[Start of section]
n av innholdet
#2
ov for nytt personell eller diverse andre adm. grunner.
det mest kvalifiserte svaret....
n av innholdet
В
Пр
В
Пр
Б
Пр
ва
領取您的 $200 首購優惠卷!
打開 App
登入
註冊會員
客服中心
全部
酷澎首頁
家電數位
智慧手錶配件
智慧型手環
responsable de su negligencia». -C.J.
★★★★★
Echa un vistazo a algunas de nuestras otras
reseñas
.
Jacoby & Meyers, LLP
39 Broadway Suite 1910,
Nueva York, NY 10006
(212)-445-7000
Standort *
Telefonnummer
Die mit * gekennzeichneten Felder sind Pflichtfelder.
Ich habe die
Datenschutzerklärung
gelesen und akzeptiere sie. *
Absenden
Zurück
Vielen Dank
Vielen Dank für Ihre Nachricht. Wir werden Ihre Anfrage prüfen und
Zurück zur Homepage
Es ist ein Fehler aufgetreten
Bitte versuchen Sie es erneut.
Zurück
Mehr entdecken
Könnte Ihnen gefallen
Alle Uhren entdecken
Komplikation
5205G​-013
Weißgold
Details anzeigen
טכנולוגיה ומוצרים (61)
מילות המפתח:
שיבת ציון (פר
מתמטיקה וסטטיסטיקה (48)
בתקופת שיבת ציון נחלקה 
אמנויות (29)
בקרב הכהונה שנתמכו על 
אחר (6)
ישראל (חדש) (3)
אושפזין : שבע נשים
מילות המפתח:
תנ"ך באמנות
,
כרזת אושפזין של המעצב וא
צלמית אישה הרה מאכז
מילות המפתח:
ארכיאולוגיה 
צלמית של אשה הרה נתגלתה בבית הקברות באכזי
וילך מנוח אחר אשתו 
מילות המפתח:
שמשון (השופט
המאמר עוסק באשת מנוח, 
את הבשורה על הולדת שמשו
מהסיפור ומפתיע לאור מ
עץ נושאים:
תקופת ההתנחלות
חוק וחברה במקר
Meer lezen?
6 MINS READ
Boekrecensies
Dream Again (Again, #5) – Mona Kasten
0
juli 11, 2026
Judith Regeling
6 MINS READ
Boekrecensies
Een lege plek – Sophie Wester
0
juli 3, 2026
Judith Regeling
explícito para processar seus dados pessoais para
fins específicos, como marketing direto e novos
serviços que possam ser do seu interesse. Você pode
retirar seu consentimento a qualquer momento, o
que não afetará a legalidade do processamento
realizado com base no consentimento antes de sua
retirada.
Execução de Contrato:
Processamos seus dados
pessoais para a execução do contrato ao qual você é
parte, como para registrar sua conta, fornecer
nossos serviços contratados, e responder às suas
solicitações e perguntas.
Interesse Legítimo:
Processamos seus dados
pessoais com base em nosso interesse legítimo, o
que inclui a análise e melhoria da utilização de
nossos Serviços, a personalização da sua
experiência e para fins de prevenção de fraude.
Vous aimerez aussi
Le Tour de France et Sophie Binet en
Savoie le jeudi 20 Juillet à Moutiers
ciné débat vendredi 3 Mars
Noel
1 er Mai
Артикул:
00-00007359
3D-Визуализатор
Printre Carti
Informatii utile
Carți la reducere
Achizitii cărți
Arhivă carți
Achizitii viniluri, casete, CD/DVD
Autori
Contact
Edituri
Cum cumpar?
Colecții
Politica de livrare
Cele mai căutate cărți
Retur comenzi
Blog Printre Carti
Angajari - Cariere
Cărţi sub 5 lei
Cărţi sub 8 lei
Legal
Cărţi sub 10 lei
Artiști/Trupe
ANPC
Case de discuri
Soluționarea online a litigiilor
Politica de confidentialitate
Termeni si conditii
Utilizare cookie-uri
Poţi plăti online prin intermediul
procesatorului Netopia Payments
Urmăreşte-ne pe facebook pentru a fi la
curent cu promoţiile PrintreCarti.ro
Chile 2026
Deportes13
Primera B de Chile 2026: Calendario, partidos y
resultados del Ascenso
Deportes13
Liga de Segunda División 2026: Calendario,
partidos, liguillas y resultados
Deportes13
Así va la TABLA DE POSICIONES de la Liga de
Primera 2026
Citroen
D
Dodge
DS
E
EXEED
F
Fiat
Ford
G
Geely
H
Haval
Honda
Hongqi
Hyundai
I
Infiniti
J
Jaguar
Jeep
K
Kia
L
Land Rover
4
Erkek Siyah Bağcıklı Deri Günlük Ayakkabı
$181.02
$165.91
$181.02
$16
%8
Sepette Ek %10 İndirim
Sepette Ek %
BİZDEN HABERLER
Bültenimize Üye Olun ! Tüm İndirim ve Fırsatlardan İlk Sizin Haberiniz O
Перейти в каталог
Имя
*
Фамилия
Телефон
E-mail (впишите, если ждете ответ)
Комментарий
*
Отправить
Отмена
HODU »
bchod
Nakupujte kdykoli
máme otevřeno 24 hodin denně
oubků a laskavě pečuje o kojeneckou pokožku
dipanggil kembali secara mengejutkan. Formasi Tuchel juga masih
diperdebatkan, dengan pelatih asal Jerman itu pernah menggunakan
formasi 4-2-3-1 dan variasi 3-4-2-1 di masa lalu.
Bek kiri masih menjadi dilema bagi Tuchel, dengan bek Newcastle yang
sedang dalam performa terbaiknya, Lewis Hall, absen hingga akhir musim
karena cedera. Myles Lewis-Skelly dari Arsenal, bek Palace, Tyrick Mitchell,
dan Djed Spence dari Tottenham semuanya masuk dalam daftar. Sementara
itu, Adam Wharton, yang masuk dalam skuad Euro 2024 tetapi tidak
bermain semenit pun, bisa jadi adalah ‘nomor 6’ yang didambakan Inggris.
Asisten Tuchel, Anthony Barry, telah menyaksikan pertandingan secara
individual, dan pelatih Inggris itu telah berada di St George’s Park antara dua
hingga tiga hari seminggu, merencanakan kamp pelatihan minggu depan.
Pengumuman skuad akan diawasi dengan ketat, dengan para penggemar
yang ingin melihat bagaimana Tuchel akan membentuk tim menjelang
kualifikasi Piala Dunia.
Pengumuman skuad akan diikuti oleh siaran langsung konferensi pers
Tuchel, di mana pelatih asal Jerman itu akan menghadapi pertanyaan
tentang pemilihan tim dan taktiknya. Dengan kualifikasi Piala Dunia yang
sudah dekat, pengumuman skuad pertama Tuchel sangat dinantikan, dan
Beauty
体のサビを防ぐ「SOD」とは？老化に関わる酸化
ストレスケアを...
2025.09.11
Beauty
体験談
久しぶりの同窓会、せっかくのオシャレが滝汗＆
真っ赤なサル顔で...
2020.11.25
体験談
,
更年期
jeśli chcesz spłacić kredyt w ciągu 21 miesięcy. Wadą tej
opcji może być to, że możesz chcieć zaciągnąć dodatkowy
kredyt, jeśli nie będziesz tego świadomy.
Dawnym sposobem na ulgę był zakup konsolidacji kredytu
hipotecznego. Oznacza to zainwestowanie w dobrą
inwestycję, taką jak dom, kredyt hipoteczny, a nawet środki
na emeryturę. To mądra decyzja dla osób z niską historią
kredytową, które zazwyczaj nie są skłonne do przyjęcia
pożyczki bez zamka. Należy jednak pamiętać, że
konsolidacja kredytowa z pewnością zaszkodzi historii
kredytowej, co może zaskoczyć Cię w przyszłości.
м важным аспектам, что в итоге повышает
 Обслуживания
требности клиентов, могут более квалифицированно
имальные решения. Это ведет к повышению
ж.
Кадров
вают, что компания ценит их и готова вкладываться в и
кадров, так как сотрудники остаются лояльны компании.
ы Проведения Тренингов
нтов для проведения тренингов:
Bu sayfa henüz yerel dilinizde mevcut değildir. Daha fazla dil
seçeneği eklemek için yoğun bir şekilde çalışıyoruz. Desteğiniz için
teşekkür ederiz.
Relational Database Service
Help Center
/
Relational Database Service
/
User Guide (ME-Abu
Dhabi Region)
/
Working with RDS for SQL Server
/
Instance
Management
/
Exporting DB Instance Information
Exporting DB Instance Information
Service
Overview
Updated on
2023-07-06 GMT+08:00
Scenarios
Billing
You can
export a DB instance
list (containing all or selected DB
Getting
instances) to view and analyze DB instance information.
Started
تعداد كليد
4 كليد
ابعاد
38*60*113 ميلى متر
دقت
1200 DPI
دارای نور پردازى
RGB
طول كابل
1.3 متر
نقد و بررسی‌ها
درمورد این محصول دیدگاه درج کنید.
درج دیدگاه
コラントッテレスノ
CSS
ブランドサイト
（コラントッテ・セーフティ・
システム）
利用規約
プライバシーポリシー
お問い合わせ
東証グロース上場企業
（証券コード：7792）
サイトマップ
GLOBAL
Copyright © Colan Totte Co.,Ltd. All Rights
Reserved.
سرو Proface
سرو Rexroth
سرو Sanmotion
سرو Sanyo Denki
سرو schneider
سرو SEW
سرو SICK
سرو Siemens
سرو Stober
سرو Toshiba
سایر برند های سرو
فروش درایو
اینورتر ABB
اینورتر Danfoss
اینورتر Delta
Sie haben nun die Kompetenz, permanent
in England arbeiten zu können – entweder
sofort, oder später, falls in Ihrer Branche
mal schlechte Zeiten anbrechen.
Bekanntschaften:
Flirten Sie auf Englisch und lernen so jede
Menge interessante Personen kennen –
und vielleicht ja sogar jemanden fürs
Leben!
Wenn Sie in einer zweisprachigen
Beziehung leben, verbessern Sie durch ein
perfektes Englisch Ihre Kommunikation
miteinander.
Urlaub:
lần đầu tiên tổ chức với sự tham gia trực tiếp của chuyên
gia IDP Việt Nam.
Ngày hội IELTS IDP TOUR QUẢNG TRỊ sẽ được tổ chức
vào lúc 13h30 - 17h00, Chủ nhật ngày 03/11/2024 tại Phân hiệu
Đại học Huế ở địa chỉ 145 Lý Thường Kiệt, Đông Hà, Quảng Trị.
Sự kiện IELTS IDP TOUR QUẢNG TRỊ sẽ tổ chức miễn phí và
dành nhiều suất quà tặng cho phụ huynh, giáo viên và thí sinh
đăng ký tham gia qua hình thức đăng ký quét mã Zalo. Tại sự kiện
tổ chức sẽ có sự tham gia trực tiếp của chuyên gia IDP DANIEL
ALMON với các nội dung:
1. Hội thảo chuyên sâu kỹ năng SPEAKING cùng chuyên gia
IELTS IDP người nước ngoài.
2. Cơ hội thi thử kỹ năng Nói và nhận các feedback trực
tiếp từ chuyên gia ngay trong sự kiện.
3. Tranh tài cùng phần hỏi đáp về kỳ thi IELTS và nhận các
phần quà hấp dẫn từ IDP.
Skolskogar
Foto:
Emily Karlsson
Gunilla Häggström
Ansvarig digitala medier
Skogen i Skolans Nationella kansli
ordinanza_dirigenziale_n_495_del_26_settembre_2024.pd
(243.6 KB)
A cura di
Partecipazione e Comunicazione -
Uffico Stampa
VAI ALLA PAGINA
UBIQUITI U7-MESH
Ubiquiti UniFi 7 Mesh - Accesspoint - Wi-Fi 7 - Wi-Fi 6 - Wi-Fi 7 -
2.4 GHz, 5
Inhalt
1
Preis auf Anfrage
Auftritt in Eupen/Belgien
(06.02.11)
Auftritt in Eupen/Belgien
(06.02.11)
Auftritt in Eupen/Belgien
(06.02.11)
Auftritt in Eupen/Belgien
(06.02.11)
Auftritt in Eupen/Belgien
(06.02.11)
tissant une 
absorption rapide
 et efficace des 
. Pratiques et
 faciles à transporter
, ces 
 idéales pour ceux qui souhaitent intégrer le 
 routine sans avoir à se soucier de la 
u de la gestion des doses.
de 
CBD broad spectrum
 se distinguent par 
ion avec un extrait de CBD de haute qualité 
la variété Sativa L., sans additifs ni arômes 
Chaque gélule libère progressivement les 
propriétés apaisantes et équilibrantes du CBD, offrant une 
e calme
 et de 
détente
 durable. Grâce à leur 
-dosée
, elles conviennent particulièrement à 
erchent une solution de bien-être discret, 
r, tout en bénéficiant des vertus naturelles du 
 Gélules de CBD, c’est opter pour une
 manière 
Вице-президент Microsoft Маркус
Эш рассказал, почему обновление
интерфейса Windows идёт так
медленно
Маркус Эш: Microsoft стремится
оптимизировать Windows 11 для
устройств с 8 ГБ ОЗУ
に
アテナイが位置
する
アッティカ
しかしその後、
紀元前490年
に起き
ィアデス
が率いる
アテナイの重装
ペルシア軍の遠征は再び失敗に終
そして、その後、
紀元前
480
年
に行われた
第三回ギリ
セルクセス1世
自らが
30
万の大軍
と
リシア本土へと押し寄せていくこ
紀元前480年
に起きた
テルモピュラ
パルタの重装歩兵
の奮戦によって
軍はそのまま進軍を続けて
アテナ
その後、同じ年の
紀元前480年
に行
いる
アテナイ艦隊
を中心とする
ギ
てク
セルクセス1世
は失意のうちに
[End of section]
Set down, exactly as they appear, the lines above from the first one to the line that holds "Ich habe die", both included, please, and no others.

_Answer_
n av innholdet
#2
ov for nytt personell eller diverse andre adm. grunner.
det mest kvalifiserte svaret....
n av innholdet
В
Пр
В
Пр
Б
Пр
ва
領取您的 $200 首購優惠卷!
打開 App
登入
註冊會員
客服中心
全部
酷澎首頁
家電數位
智慧手錶配件
智慧型手環
responsable de su negligencia». -C.J.
★★★★★
Echa un vistazo a algunas de nuestras otras
reseñas
.
Jacoby & Meyers, LLP
39 Broadway Suite 1910,
Nueva York, NY 10006
(212)-445-7000
Standort *
Telefonnummer
Die mit * gekennzeichneten Felder sind Pflichtfelder.
Ich habe die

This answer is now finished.